▶ _Task requirements_
Within the listing below, give again exactly the lines between the one containing "株式会社エンパワー『買取大吉』" and the one containing "La tecnología que", inclusive, pictures left aside.

▶ _Data extract_
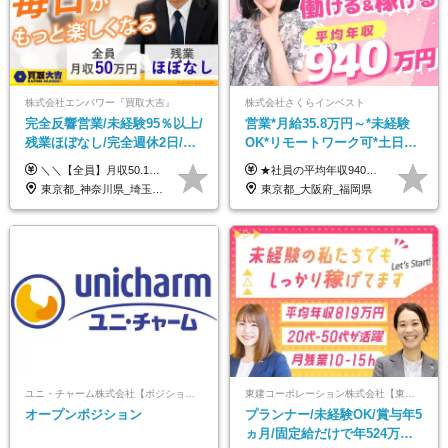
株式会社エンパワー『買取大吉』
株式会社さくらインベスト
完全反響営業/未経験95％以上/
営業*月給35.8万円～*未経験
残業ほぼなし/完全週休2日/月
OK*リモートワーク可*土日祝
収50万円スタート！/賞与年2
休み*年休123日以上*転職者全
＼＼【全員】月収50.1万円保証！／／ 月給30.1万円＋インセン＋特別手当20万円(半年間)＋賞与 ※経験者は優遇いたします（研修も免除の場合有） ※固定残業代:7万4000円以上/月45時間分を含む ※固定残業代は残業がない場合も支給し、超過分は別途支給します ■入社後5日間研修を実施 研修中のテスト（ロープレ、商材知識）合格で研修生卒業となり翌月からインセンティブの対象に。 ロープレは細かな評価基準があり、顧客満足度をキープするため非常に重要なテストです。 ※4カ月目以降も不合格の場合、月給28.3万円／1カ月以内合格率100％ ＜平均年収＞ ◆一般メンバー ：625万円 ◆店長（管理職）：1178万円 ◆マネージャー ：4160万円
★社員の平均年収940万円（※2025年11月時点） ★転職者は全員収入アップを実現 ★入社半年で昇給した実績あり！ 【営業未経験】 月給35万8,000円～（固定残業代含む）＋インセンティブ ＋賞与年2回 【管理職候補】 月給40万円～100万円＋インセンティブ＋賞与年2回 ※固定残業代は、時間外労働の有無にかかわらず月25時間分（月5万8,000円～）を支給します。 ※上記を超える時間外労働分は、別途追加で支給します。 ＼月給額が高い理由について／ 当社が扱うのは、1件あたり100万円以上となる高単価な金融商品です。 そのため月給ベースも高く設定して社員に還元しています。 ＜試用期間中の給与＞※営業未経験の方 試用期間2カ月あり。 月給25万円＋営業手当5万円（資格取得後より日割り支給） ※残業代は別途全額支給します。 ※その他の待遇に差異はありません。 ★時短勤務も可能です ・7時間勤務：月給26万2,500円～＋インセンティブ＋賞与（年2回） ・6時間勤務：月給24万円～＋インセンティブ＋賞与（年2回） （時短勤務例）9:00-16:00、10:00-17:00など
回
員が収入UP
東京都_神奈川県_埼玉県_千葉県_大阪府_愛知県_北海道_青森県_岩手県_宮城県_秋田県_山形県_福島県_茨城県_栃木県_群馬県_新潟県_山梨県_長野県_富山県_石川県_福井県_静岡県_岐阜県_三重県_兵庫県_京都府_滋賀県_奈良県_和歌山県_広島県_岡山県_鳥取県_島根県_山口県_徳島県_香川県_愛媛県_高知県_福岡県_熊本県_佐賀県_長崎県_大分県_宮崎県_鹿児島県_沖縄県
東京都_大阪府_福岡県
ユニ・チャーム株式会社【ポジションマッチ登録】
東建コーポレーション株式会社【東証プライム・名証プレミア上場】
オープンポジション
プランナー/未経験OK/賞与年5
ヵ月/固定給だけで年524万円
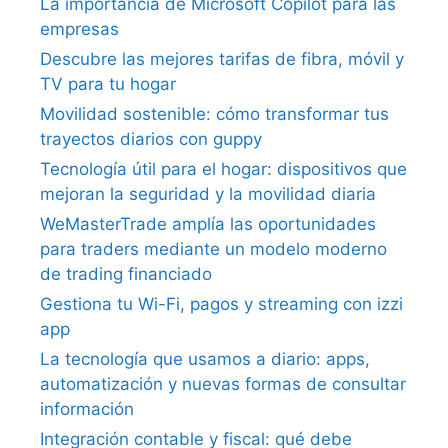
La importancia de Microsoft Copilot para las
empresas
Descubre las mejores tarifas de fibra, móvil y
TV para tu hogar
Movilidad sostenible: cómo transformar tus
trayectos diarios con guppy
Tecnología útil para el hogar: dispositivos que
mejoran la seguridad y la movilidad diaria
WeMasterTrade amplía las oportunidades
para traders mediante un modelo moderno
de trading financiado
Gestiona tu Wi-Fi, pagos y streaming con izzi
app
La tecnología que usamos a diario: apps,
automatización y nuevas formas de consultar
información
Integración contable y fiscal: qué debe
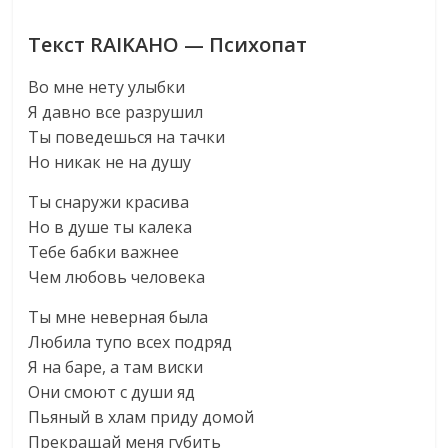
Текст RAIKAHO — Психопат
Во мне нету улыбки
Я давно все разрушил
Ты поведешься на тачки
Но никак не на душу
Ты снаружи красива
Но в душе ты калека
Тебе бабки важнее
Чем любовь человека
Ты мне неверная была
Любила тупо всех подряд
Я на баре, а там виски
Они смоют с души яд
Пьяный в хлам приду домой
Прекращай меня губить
* * *
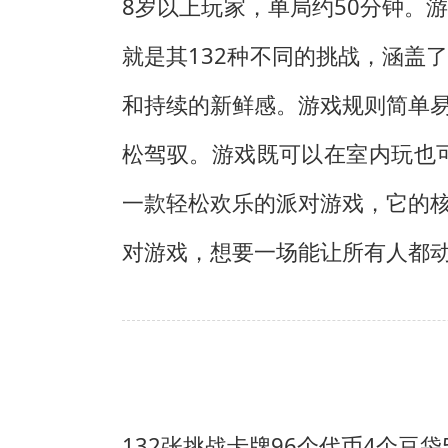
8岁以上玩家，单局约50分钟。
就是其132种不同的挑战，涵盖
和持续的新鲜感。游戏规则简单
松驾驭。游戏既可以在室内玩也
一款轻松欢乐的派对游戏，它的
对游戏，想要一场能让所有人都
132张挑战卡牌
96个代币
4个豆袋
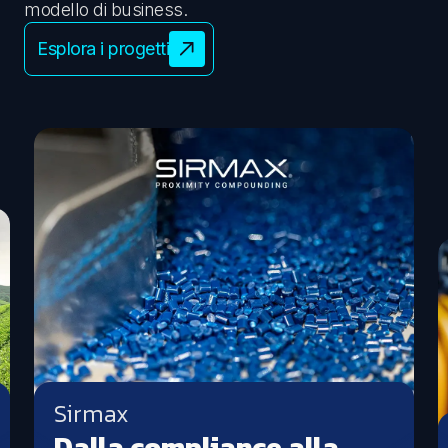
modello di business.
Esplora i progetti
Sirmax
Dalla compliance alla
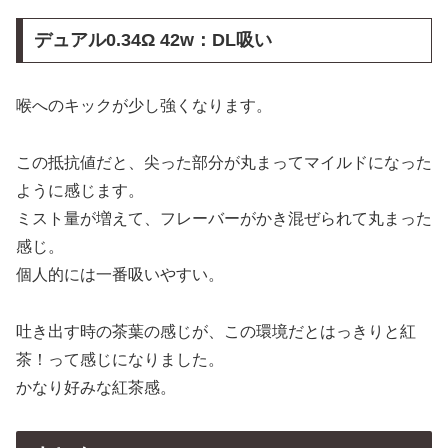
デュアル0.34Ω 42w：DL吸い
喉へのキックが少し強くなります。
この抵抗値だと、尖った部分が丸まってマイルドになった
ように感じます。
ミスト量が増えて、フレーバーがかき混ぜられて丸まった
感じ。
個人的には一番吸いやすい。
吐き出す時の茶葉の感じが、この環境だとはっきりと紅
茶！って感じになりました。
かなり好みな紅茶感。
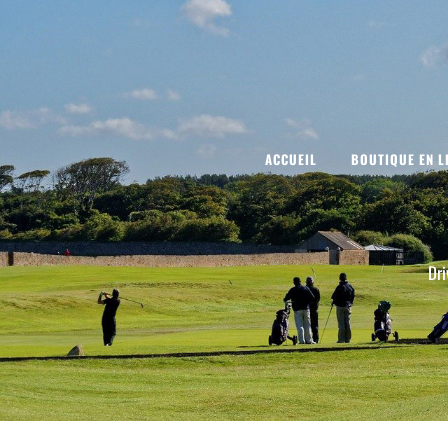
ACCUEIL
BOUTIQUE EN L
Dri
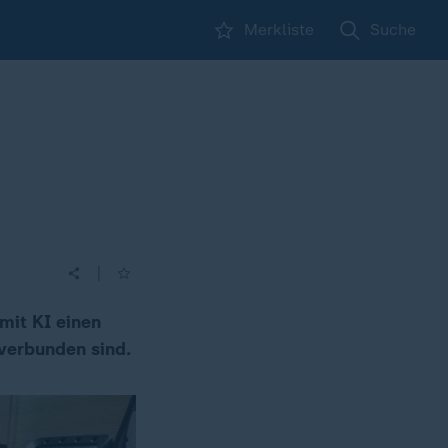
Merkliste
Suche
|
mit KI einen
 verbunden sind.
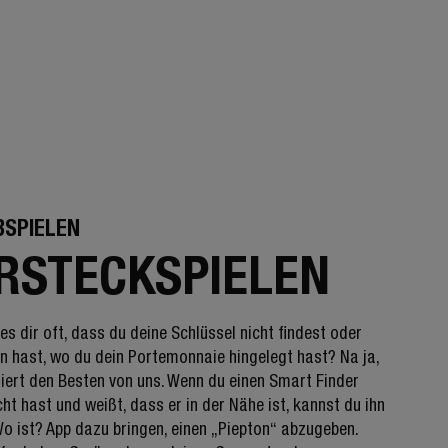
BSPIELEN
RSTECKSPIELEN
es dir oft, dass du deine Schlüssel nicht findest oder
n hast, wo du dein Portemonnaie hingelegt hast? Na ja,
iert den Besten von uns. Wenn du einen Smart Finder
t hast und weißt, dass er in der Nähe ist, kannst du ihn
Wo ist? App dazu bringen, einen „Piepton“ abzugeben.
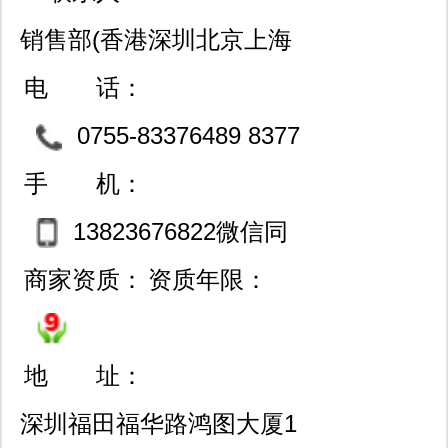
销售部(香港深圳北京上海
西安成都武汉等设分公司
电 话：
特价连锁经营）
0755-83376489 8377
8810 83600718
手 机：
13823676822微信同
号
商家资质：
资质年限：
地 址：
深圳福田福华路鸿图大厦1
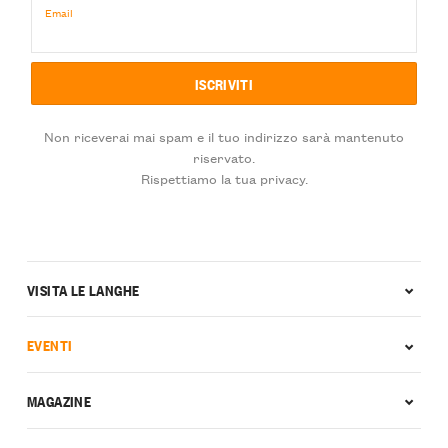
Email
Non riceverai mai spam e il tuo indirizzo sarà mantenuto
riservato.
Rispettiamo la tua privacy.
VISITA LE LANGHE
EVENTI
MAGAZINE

▶ _Answer for the task_
株式会社エンパワー『買取大吉』
株式会社さくらインベスト
完全反響営業/未経験95％以上/
営業*月給35.8万円～*未経験
残業ほぼなし/完全週休2日/月
OK*リモートワーク可*土日祝
収50万円スタート！/賞与年2
休み*年休123日以上*転職者全
＼＼【全員】月収50.1万円保証！／／ 月給30.1万円＋インセン＋特別手当20万円(半年間)＋賞与 ※経験者は優遇いたします（研修も免除の場合有） ※固定残業代:7万4000円以上/月45時間分を含む ※固定残業代は残業がない場合も支給し、超過分は別途支給します ■入社後5日間研修を実施 研修中のテスト（ロープレ、商材知識）合格で研修生卒業となり翌月からインセンティブの対象に。 ロープレは細かな評価基準があり、顧客満足度をキープするため非常に重要なテストです。 ※4カ月目以降も不合格の場合、月給28.3万円／1カ月以内合格率100％ ＜平均年収＞ ◆一般メンバー ：625万円 ◆店長（管理職）：1178万円 ◆マネージャー ：4160万円
★社員の平均年収940万円（※2025年11月時点） ★転職者は全員収入アップを実現 ★入社半年で昇給した実績あり！ 【営業未経験】 月給35万8,000円～（固定残業代含む）＋インセンティブ ＋賞与年2回 【管理職候補】 月給40万円～100万円＋インセンティブ＋賞与年2回 ※固定残業代は、時間外労働の有無にかかわらず月25時間分（月5万8,000円～）を支給します。 ※上記を超える時間外労働分は、別途追加で支給します。 ＼月給額が高い理由について／ 当社が扱うのは、1件あたり100万円以上となる高単価な金融商品です。 そのため月給ベースも高く設定して社員に還元しています。 ＜試用期間中の給与＞※営業未経験の方 試用期間2カ月あり。 月給25万円＋営業手当5万円（資格取得後より日割り支給） ※残業代は別途全額支給します。 ※その他の待遇に差異はありません。 ★時短勤務も可能です ・7時間勤務：月給26万2,500円～＋インセンティブ＋賞与（年2回） ・6時間勤務：月給24万円～＋インセンティブ＋賞与（年2回） （時短勤務例）9:00-16:00、10:00-17:00など
回
員が収入UP
東京都_神奈川県_埼玉県_千葉県_大阪府_愛知県_北海道_青森県_岩手県_宮城県_秋田県_山形県_福島県_茨城県_栃木県_群馬県_新潟県_山梨県_長野県_富山県_石川県_福井県_静岡県_岐阜県_三重県_兵庫県_京都府_滋賀県_奈良県_和歌山県_広島県_岡山県_鳥取県_島根県_山口県_徳島県_香川県_愛媛県_高知県_福岡県_熊本県_佐賀県_長崎県_大分県_宮崎県_鹿児島県_沖縄県
東京都_大阪府_福岡県
ユニ・チャーム株式会社【ポジションマッチ登録】
東建コーポレーション株式会社【東証プライム・名証プレミア上場】
オープンポジション
プランナー/未経験OK/賞与年5
ヵ月/固定給だけで年524万円
La importancia de Microsoft Copilot para las
empresas
Descubre las mejores tarifas de fibra, móvil y
TV para tu hogar
Movilidad sostenible: cómo transformar tus
trayectos diarios con guppy
Tecnología útil para el hogar: dispositivos que
mejoran la seguridad y la movilidad diaria
WeMasterTrade amplía las oportunidades
para traders mediante un modelo moderno
de trading financiado
Gestiona tu Wi-Fi, pagos y streaming con izzi
app
La tecnología que usamos a diario: apps,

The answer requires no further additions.